Moody squinted at her. “What do you mean?”

Beneath his breath, Dent said, “Bellamy.”

But she ignored the subtle warning. “I lost time,” she said to Moody.

He didn’t take a drink or a draw on his cigarette the whole while she was explaining her memory loss. When she finished, he ground out the cigarette, which had burned down to the filter, and lit another.

“You testified at trial.”

“Answering truthfully all the questions put to me. I testified to seeing Susan and Allen leaving the pavilion together. Rupe Collier asked if that was the last time I saw my sister alive, and I told him yes, because it was. The defense attorney didn’t cross-examine.

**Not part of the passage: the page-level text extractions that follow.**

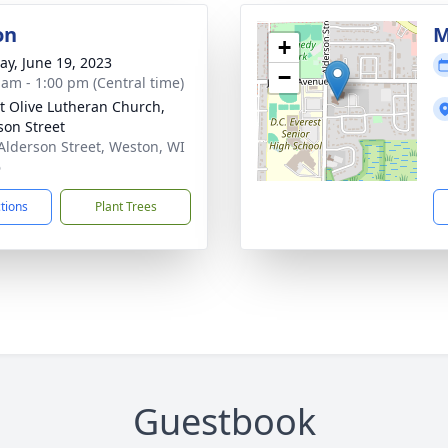
on
M
+
y, June 19, 2023
−
 am - 1:00 pm (Central time)
 Olive Lutheran Church,
son Street
Alderson Street, Weston, WI
6
ctions
Plant Trees
Guestbook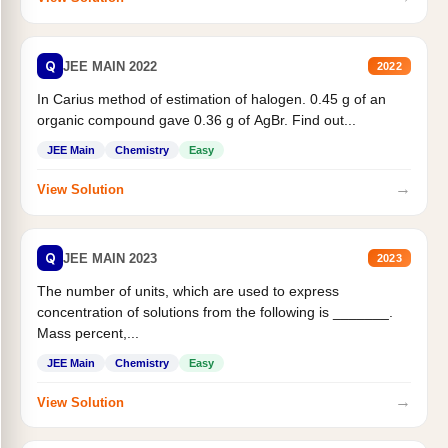
Q
JEE MAIN 2022
2022
In Carius method of estimation of halogen. 0.45 g of an
organic compound gave 0.36 g of AgBr. Find out...
JEE Main
Chemistry
Easy
→
View Solution
Q
JEE MAIN 2023
2023
The number of units, which are used to express
concentration of solutions from the following is _______.
Mass percent,...
JEE Main
Chemistry
Easy
→
View Solution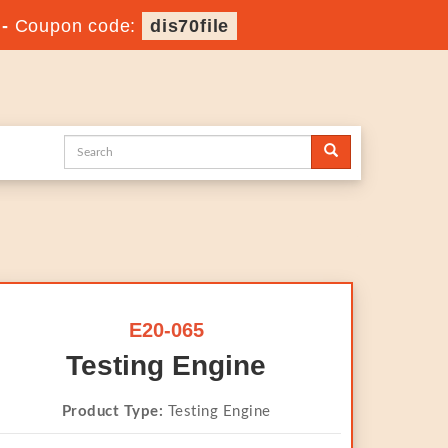
-
Coupon code:
dis70file
E20-065
Testing Engine
Product Type:
Testing Engine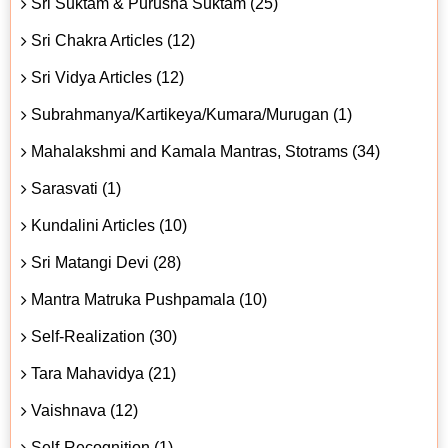
Sri Suktam & Purusha Suktam (25)
Sri Chakra Articles (12)
Sri Vidya Articles (12)
Subrahmanya/Kartikeya/Kumara/Murugan (1)
Mahalakshmi and Kamala Mantras, Stotrams (34)
Sarasvati (1)
Kundalini Articles (10)
Sri Matangi Devi (28)
Mantra Matruka Pushpamala (10)
Self-Realization (30)
Tara Mahavidya (21)
Vaishnava (12)
Self-Recognition (1)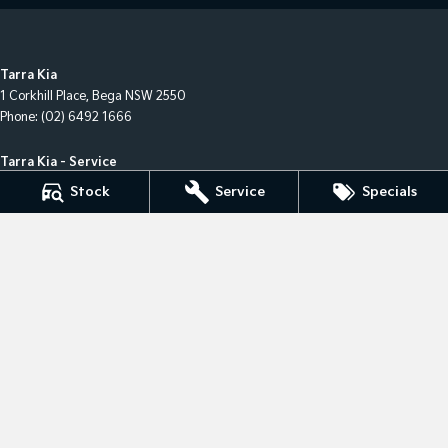
Tarra Kia
1 Corkhill Place
,
Bega
NSW
2550
Phone:
(02) 6492 1666
Tarra Kia - Service
1 Corkhill Place
,
Bega
NSW
2550
Stock
Service
Specials
Phone:
(02) 6492 1666
Tarra Kia - Parts
1 Corkhill Place
,
Bega
NSW
2550
Phone:
(02) 6492 1666
© Copyright
2026
. All Rights Reserved.
POWERED BY
CMS Login
Visit iMotor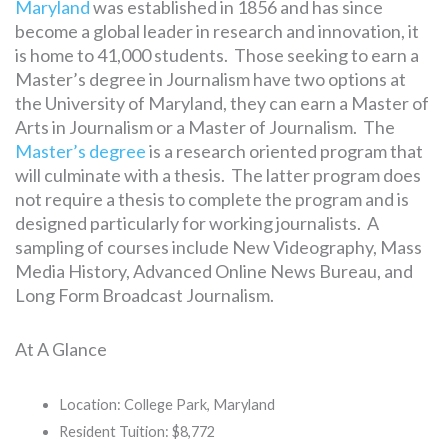
Maryland
was established in 1856 and has since
become a global leader in research and innovation, it
is home to 41,000 students. Those seeking to earn a
Master’s degree in Journalism have two options at
the University of Maryland, they can earn a Master of
Arts in Journalism or a Master of Journalism. The
Master’s degree
is a research oriented program that
will culminate with a thesis. The latter program does
not require a thesis to complete the program and is
designed particularly for working journalists. A
sampling of courses include New Videography, Mass
Media History, Advanced Online News Bureau, and
Long Form Broadcast Journalism.
At A Glance
Location: College Park, Maryland
Resident Tuition: $8,772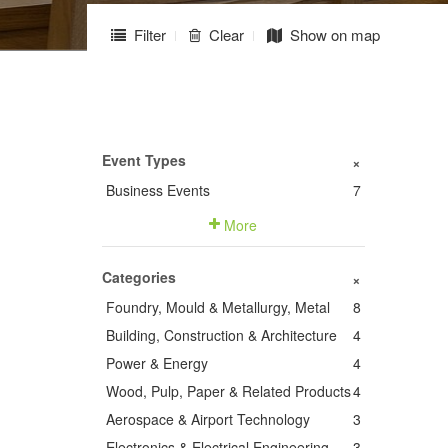
Filter
Clear
Show on map
Event Types
+
Business Events
7
More
Categories
+
Foundry, Mould & Metallurgy, Metal
8
Building, Construction & Architecture
4
Power & Energy
4
Wood, Pulp, Paper & Related Products
4
Aerospace & Airport Technology
3
Electronics & Electrical Engineering
3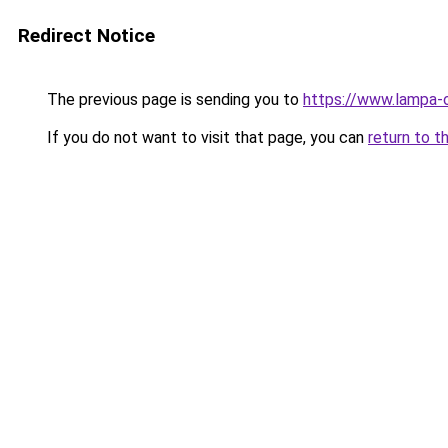
Redirect Notice
The previous page is sending you to
https://www.lampa-o
If you do not want to visit that page, you can
return to t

He must have thought I had nothing else to contribute, and I didn’t.”

Moody aimed another plume of smoke toward the ceiling, which was so thick with cobwebs they formed a ghostly canopy. “That’s an awfully convenient time period to be erased.”

“It’s not convenient to me. I want to remember.”

“Maybe you don’t,” he said.

“I do.” She left the bed and walked over to an aged map of the state that was tacked to the cheaply paneled wall. With her index finger, she touched the circled star representing Austin, then moved her finger over to the darker green patch denoting the state park. “For eighteen years, this has been the epicenter of my life. I want to move out of it.”

Coming back around, she said, “Maybe I would have moved past it if Daddy and Olivia had permitted me to go to the spot where Susan was found. I begged them to take me. They refused. They said it would only upset me. So I never saw the place where my sister died.

“It wasn’t like I wanted to consecrate the ground or anything. She wasn’t a very admirable person.” Homing in on Moody, she said, “I’m sure you deduced that from what people told you about her. I looked up to her because she was pretty and popular and self-confident. All the things I wasn’t. But I can’t honestly tell you that I loved her.”

She glanced at Dent, who was biting the inside of his cheek and looking as tightly wound as a spring. Obviously he wished she hadn’t told Moody about her memory loss. His fuming gaze telegraphed a warning that she should shut up.

But she wasn’t finished. “I want to know who killed her, Mr. Moody. Because, regardless of her personality or promiscuity, she didn’t deserve to die that way, with her skirt bunched up around her waist, her bottom bared, lying facedown on the ground, holding on to that dainty little purse she carried that day.” She lowered her head and took a deep, shuddering breath. “She was robbed of all dignity and grace.”

She stared at a spot on the grimy vinyl floor, her head coming up only when Moody said, “Well you’re wrong about one thing.” He sloshed the last of the whiskey into his glass and swirled it as he talked. “That dainty little purse was found the following day in the top of a tree, fifty yards from where her body was discovered. It had her name stitched inside, so it was brought to me. I took prints off it, but there were only hers. So I returned it to your parents, and they cried, happy to get it back.”

He paused and let that sink in. “If you saw her lying there facedown holding on to it, you were at the scene of where she died. And you were there ahead of the tornado.”